La Turritopsis nutricula, un hidrozoo de apenas medio centímetro, tiene una característica que la hace única entre todas las criaturas del reino animal: es biológicamente inmortal. De una forma que los científicos aún no han logrado comprender, esta medusa no muere tras alcanzar su estado adulto, sino que sus células rejuvenecen y puede repetir su ciclo vital volviendo al estado de pólipo, algo así como si una mariposa pudiese volver a convertirse en oruga, una rana en renacuajo o un señor de cincuenta y siete años en un chaval de dieciséis. Teóricamente, este ciclo puede repetirse indefinidamente, lo que la haría biológicamente inmortal. Salvo que se la coman los peces.
La inmortalidad biológica parece ser un privilegio exclusivo de las medusas, pero otros seres vivos han alcanzado edades muy respetables. Yo firmaría ahora mismo por llegar a la edad que tienen algunas esponjas de aguas antárticas: la de un ejemplar gigante de la especie Scolymastra joubini hallado en el mar de Ross fue estimada en diez mil años, lo que la convertiría en el ser vivo más viejo conocido.

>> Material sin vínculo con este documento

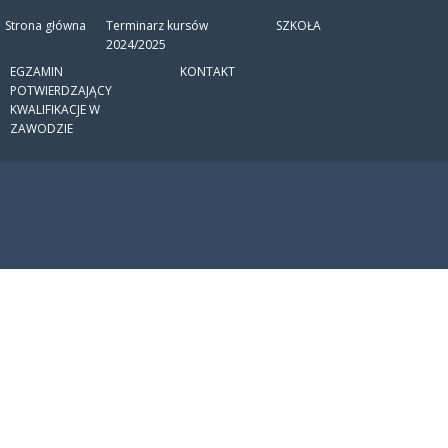
Strona główna
Terminarz kursów
SZKOŁA
2024/2025
EGZAMIN
KONTAKT
POTWIERDZAJĄCY
KWALIFIKACJE W
ZAWODZIE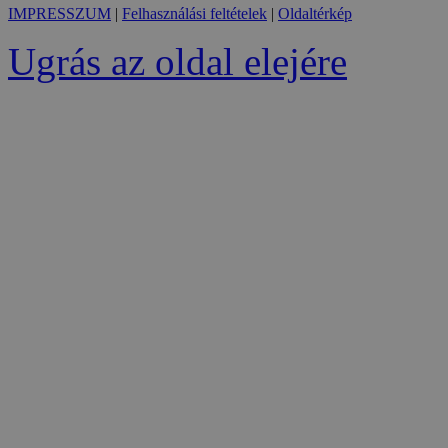
IMPRESSZUM
|
Felhasználási feltételek
|
Oldaltérkép
Ugrás az oldal elejére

Entre los animales más longevos que se conocen está la japonesa Hanako, una carpa dorada (Carassius auratus) que falleció a la edad de doscientos quince años En abril de 2013, murió en el zoo de Guiza, en El Cairo (Egipto), una tortuga de doscientos setenta años años que ya era adulta cuando Napoleón Bonaparte invadió Egipto en el siglo XVIII. Otro quelonio, Tu'i Malila, la tortuga de Madagascar (Geochelone radiata) que el capitán Cook le regaló en 1777 al rey de Tonga, falleció por causas naturales el 19 de mayo de 1965, con cerca de ciento noventa años; en 1953 conoció a la reina Isabel II, otro ejemplo de longevidad, como bien sabe el príncipe Carlos. Algunas plantas parecen regadas con agua de la fuente de la eterna juventud: Matusalén, una conífera de la especie Pinus aristata que aún vive en el Monte Whitney(California, EE UU) ha sido datado en cuatro mil ochocientos años.